Phillis Wheatley poetry: Scotts Ridge students learn about privilege, agency

Historical interpreter Cheyney McKnight examines the life of 18th century enslaved poet Phillis Wheatley to teach 8th grade Scotts Ridge Middle School students about using their voices to effect change.

For centuries, the written word has been used to move people to action on issues that an author deems important. Words can connect the reader to the humanity of the subject and prompt them to action.

That’s what Scotts Ridge Middle School eighth graders learned when historical interpreter Cheyney McKnight spoke to them about the work of 18th century enslaved African American poet, Phillis Wheatley, who wrote her poem, “On Being Brought from Africa to America,” to advocate for other enslaved persons.

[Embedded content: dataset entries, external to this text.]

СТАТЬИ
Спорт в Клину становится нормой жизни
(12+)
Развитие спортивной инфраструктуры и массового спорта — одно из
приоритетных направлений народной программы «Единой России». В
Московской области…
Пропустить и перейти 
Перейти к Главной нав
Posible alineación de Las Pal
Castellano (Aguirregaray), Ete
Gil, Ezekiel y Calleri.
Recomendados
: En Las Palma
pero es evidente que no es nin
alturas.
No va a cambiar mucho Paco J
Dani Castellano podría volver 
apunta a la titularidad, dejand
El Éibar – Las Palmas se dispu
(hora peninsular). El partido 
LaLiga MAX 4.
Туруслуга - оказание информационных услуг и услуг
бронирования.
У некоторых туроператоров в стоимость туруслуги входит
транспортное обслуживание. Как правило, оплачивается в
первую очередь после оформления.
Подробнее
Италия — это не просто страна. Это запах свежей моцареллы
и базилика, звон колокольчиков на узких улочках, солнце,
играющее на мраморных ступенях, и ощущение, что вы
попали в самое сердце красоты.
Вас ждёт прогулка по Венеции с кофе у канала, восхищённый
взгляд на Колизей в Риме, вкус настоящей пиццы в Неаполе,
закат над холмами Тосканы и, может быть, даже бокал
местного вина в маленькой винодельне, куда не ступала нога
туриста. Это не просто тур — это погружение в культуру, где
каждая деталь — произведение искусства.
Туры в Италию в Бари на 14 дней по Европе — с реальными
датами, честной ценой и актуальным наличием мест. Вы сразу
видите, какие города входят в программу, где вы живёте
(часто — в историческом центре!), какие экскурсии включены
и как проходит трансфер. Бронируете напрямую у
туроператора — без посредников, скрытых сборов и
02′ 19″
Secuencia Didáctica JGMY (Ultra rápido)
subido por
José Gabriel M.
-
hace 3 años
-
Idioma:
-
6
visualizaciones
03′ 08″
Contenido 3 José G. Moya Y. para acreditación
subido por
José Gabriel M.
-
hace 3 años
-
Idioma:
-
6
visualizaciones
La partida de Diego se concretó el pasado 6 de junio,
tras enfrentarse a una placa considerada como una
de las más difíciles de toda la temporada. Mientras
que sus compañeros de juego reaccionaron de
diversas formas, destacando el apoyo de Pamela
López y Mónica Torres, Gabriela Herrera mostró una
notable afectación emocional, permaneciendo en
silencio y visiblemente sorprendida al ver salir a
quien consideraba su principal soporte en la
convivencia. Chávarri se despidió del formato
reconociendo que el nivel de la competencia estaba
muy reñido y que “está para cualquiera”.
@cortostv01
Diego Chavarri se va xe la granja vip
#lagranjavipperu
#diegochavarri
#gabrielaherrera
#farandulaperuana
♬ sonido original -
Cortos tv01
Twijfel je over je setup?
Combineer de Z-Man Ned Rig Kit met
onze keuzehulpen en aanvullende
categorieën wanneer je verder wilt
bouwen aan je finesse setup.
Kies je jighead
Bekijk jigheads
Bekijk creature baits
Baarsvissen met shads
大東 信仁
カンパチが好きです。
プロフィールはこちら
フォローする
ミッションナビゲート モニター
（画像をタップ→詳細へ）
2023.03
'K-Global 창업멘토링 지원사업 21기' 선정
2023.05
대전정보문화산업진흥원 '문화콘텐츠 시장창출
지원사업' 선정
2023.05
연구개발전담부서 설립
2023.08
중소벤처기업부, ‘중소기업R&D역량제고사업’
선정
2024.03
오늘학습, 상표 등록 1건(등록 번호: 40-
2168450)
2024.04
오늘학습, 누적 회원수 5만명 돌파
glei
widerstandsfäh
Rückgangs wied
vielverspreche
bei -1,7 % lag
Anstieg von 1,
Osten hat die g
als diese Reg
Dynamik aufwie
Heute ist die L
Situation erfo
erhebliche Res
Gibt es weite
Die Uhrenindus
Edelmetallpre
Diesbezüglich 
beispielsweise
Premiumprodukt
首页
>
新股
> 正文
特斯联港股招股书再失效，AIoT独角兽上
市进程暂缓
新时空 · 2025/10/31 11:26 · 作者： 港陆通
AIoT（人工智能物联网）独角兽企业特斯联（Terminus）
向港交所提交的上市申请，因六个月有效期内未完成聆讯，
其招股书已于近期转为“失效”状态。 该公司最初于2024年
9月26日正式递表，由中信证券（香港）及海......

Brought to America as a child on a slave ship from her native Ghana, Wheatley grew up to become a powerful voice against slavery. She corresponded with political figures and dignitaries, including George Washington and Lord Dartmouth. “By examining the life of Phillis Wheatly, an enslaved black woman with no rights, students are challenged to examine their own privilege and agency, and how they can effect change,” said McKnight who consults with Keeler Tavern Museum to interpret slavery in 18th and 19th century America.

According to Tom Broderick, SRMS social studies teacher who collaborated with the museum to bring this program to his eighth grade classrooms, the experience of enslaved individuals and their attempts to assert agency amidst trauma is central to understanding America, past and present. “I’m thrilled to be working with Keeler Tavern Museum & History Center to deepen our students’ understanding of these important topics.”

Developed by the museum for a youth audience, this program is part of a new series called First Principles: Revisiting the Founding Era launched earlier this year by several town partners to explore the themes of the Founding Era and their relevance to contemporary society.

Additional town partners are Ridgefield Library, Ridgefield Historical Society, Drum Hill Chapter of the DAR, Books on the Common, Ridgefield League of Women Voters, the Connecticut Project for the Constitution, with special support by the Ridgefield Thrift Shop and Wadsworth Russell Lewis Trust Fund.

Revisiting the Founding Era is a three-year national initiative of the Gilder Lehrman Institute of American History, presented in partnership with the American Library Association and the National Constitution Center, with support from the National Endowment for the Humanities. The grant provides 100 public libraries across the country the opportunity to use historical documents to create conversations about the Founding Era.